A funny little thing called kindness
By Selina Tan
I sauntered into the dark, Hogwarts-like dining room which was packed with food items but void of people and wondered to myself if anyone actually bought the breakfast + dinner meal package.
Several days after checking into the Commonwealth Hall for students pursuing a summer program at the London School of Economics, I decided that it was time I tried out the hostel dinner. The only thing however, was that I was oblivious to the fact that I had to purchase a red ticket worth 6 pounds which entitles the ticket holder to a meal. Flashing an innocent enough smile, I put a tray atop the counter and gleefully asked for my dinner.

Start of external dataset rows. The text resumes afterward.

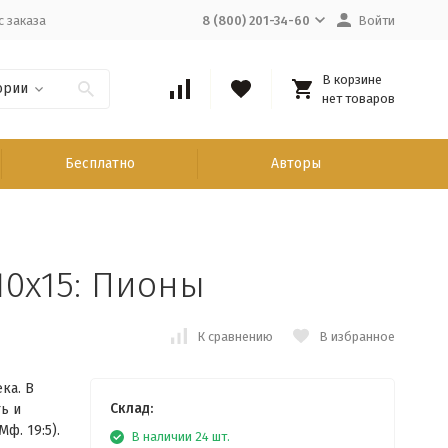
с заказа
8 (800) 201-34-60
Войти
В корзине
ории
нет товаров
Бесплатно
Авторы
0x15: Пионы
К сравнению
В избранное
ка. В
Склад:
ь и
ф. 19:5).
В наличии 24 шт.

The lady behind the counter was unmoved. She said in a matter-of-fact tone, “You must present your red ticket.”
I must have looked confused because she proceeded to explain, albeit impatiently, that meal tickets were sold at the lobby.
Which was completely fine by me. I nodded and turned to leave when another lady came up towards us. She was slightly bulky, and had jet-black hair.
“Nah, give the girl her dinner, it’s ok,” she admonished her colleague in a sing-song voice that well revealed her African-American roots. “Did you hear, give the girl her dinner.”By then, I must have appeared quite lost because I found myself fobbing them off to indicate that it really wasn’t really a big deal.
Finally, she glanced at me. If warmth could ever be tangible, in that brief moment, I think I saw its true colors.”Girl, go get some dinner, don’t worry about it,” she enthused and beckoned to the lady behind the counter, who filled my plate with fries on top of everything else I wanted. It was plentiful, by an Asian student’s standards.
Needless to say, it was generous, considering she could have let me walk away as easily as I had come in.I haven’t become a different person, simply because I wasn’t a penniless, desperately hungry foreigner.
But in a pensive mood, I am inclined to imagine that once upon a time, she might have been that person. Someone who isn’t stranger to the unbridled vulnerabilities of life, and with that rush of familiarity, didn’t stop to quantify how much or how little that meal would mean to me.
For this minute of compassion she so unhestitantly extended, I remain immensely thankful.
And so I keep the red ticket safely in my possession, just so I always remember this special lady I met in London.